Lettre d'information de Pénombre
association française régie par la
loi du 1er juillet 1901 |
LA STATISTIQUE
est une science éminemment gaie et qui n’exige aucun surmenage
intellectuel, sans compter que ceux qui s’en occupent ont toujours
énormément de temps devant eux pour livrer leur petit
travail. Pourquoi cette longanimité des grandes administrations
à l’égard de leurs statisticiens ? Voilà
un problème que je ne me charge pas d’élucider.
Encore une de ces mille énigmes qui déconcertent les plus
clairvoyants des humains.
Chaque administration a son système de statistique, mais je crois
qu’il en existe peu d’aussi curieux que celui employé
à la compagnie de nos omnibus parisiens. Ainsi, par exemple,
ces messieurs sont actuellement en train d’évaluer le nombre
approximatif de voyageurs que leurs voitures transporteront en l’an
1900. Voici comment ils opèrent :
Prenons, par exemple, le cas de l’omnibus Batignolles - Clichy.
En 1889, date de la précédente exposition universelle,
ladite ligne a transporté 9 847 433,17 voyageurs.
Il est clair, disent ces messieurs, qu’en l’an 1, ladite
ligne en aurait transporté 1 889 fois moins.
Et non moins clair qu’en 1900 elle en transportera 1 900 fois
plus.
Il n’y a donc plus qu’à exécuter une simple
règle de trois et à accomplir ce petit calcul, 9 847 433,17
X 1900 / 1889.
Un bébé de vingt mois tant soit peu précoce se
tirerait facilement d’une opération aussi limpide.

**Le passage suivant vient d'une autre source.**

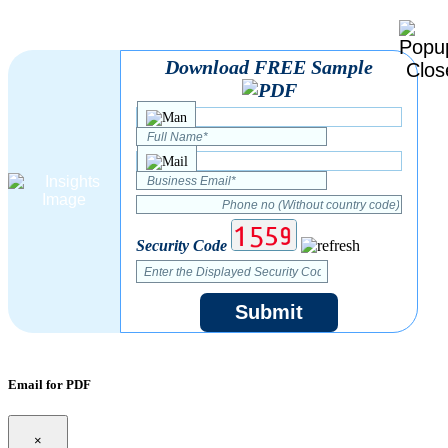
Download FREE Sample
Security Code
Submit
Email for PDF
×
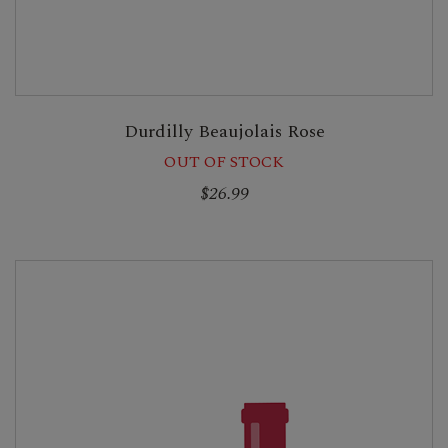
Durdilly Beaujolais Rose
OUT OF STOCK
$26.99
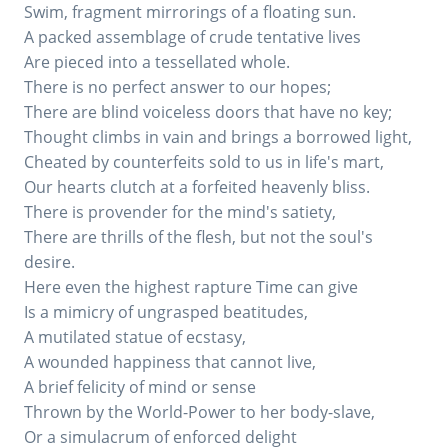
Swim, fragment mirrorings of a floating sun.
A packed assemblage of crude tentative lives
Are pieced into a tessellated whole.
There is no perfect answer to our hopes;
There are blind voiceless doors that have no key;
Thought climbs in vain and brings a borrowed light,
Cheated by counterfeits sold to us in life's mart,
Our hearts clutch at a forfeited heavenly bliss.
There is provender for the mind's satiety,
There are thrills of the flesh, but not the soul's
desire.
Here even the highest rapture Time can give
Is a mimicry of ungrasped beatitudes,
A mutilated statue of ecstasy,
A wounded happiness that cannot live,
A brief felicity of mind or sense
Thrown by the World-Power to her body-slave,
Or a simulacrum of enforced delight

Et le
plus curieux, c’est que les résultats ainsi obtenus sont
généralement couronnés de succès. Que M.
Brunetière cesse donc une bonne fois de nous raser avec la banqueroute
de la science !
Alphonse Allais,
Ne nous frappons pas
Le Code général des impôts comporte
déjà 5 279 articles. Ces articles étant souvent
totalement incompréhensibles, la Direction générale
des impôts (DGI) fournit une « documentation fiscale »
pour ceux qui en auraient besoin.
En 2001, cette aide précieuse destinée donc à simplifier
la vie des chefs d’entreprise atteignait 32 531 pages : 6 915
pages pour la fiscalité personnelle, 6 878 pages pour la fiscalité
des entreprises, 5 104 pages pour le contrôle fiscal, 4 185 pages
pour les enregistrements, 4 073 pages pour la TVA, 1 917 pages pour
les impôts directs locaux, 1 849 pages pour le recouvrement et
1 610 pages pour la fiscalité immobilière. Kafka ferait
aujourd’hui une belle carrière comme directeur à
Bercy.
Ajoutons que ce fameux Code général des impôts de
5 279 articles qui nécessite 32 531 pages d’explications
a subi, au cours de la seule année 2000, 1 234 modifications.